Yield = 85.0 gm; Purity of the product = 99.85 %; Content of the regioisomeric impurity of formula (2) = 0.06%

Table-2
Purity of tiotropium bromide hydrate
Sample Purity (HPLC) of tiotropium bromide hydrate Content of the regioisomeric impurity of formula (2)
Lab batch-1 [using purified methyl di-(2-thienyl) glycolate] 99.85 % 0.06 %
Lab batch-2 [using purified methyl di-(2-thienyl) glycolate] 99.87 % 0.09 %
Reference batch-1 [using crude methyl di-(2-thienyl) glycolate] 99.72 % 0.15 %
Reference batch-1 [using crude methyl di-(2-thienyl) glycolate] 99.81 % 0.15 %

,CLAIMS:1) A process for the preparation of substantially pure tiotropium bromide or its hydrate with reduced content of regioisomeric impurity, (1R,2R,4S,5S,7s)-7-(2-hydroxy-2-(thiophen-2-yl)-2-(thiophen-3-yl)acetoxy)-9,9-dimethyl-3-oxa-9-azatricyclo[3.3.1.02,4]nonan-9-ium bromide of formula (2), comprising:
· purifying methyl di-(2-thienyl) glycolate to reduce the regioisomeric impurity; and
· converting purified methyl di-(2-thienyl) glycolate to the tiotropium bromide or its hydrate.

2) Tiotropium bromide hydrate containing 0.10% or less of the regioisomeric impurity of formula (2), produced by method according to claim-1.

3) Tiotropium bromide hydrate containing 0.08% or less of the regioisomeric impurity of formula (2), produced by method according to claim-1.
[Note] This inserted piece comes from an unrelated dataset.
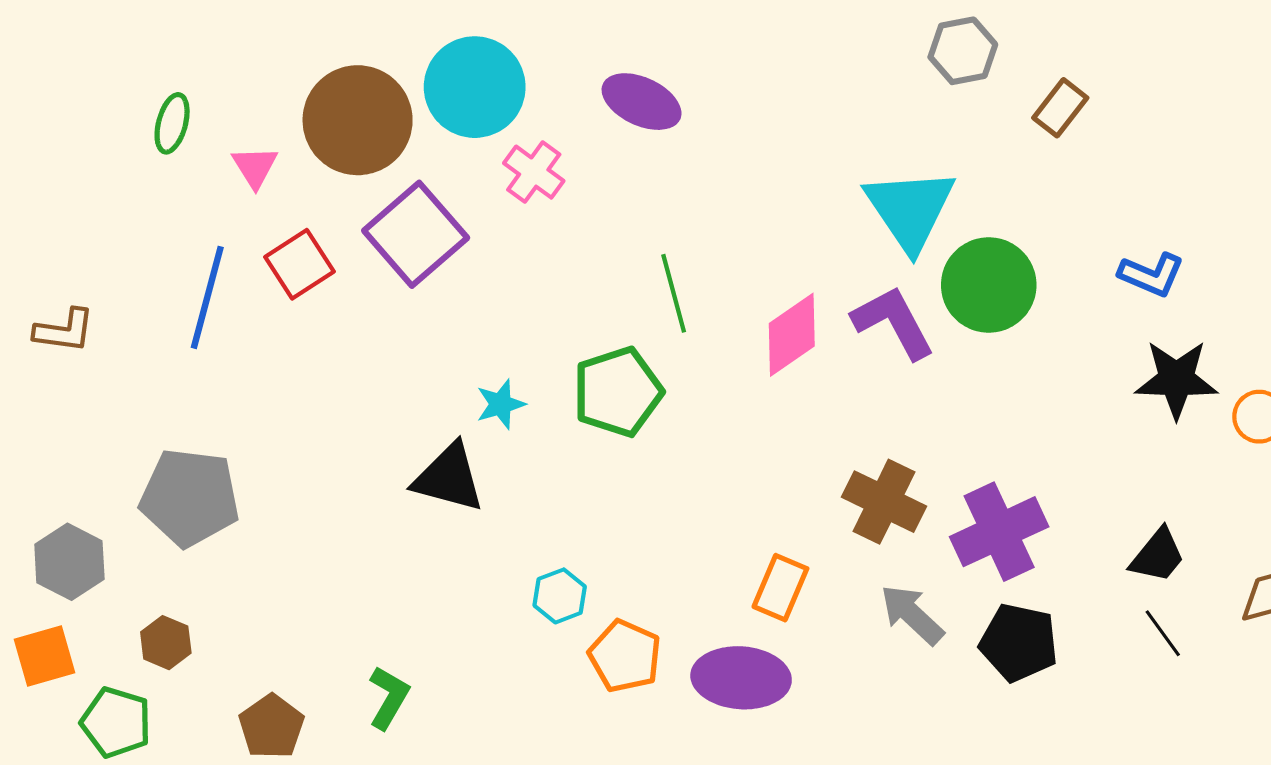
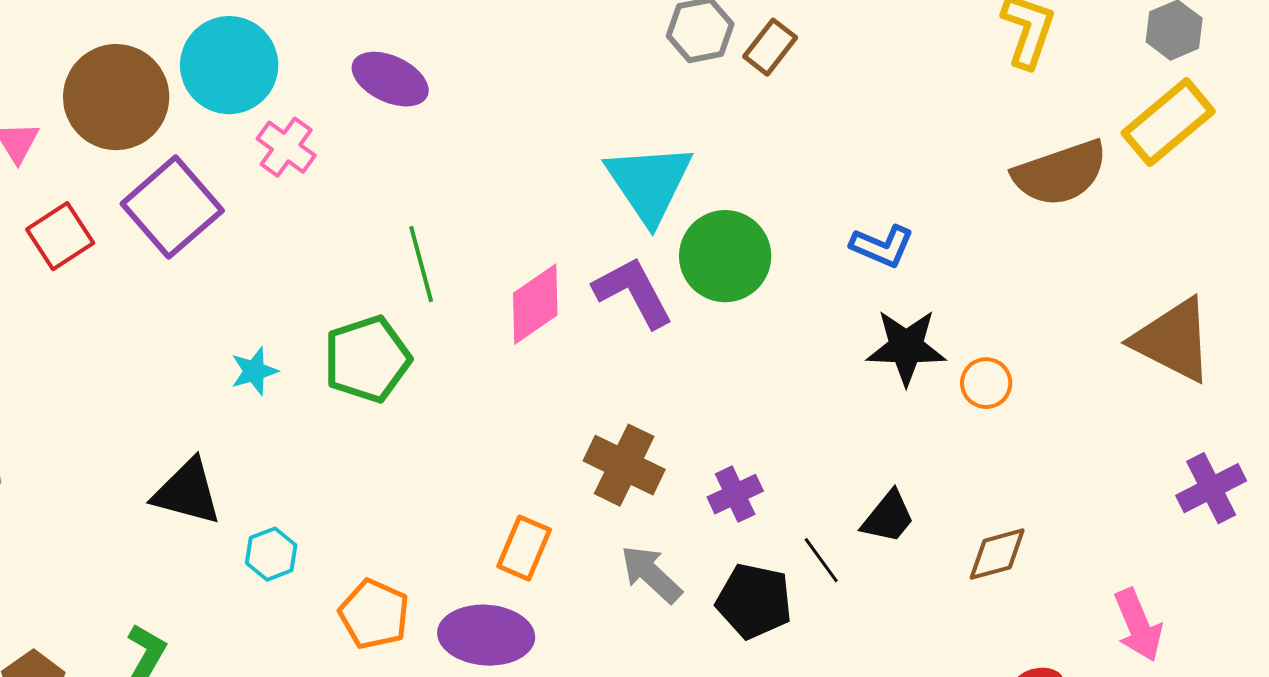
brown rectangle: (1060, 108) -> (770, 47), moved
black triangle: (449, 478) -> (187, 492), moved
purple cross: (999, 532) -> (735, 494), size x0.6
cyan hexagon: (560, 596) -> (271, 554), moved
black line: (1163, 633) -> (821, 560), moved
4) Tiotropium bromide hydrate containing 0.06% or less of the regioisomeric impurity of formula (2), produced by method according to claim-1.

5) A process for purifying methyl di-(2-thienyl) glycolate comprising:
· dissolving crude methyl di-(2-thienyl) glycolate in organic solvent;
· adding water to the reaction mass; and
· filter the pure methyl di-(2-thienyl) glycolate having decreased content of methyl-2-(thiophene-2yl)-2-(thiophene-3-yl) glycolate.

6) A process according to claim-5, wherein organic solvent is water miscible organic solvents.

7) A process according to claim-5 and 6, wherein water miscible organic solvents are methanol, ethanol, isopropanol, acetone, tetrahydrofuran, 1,4-dioxane and mixture thereof.

8) Methyl di-(2-thienyl) glycolate having 0.2% or less of methyl-2-(thiophene-2yl)-2-(thiophene-3-yl) glycolate, produced by a process according to claim-5.

9) Methyl di-(2-thienyl) glycolate having 0.15% or less of methyl-2-(thiophene-2yl)-2-(thiophene-3-yl) glycolate, produced by a process according to claim-5.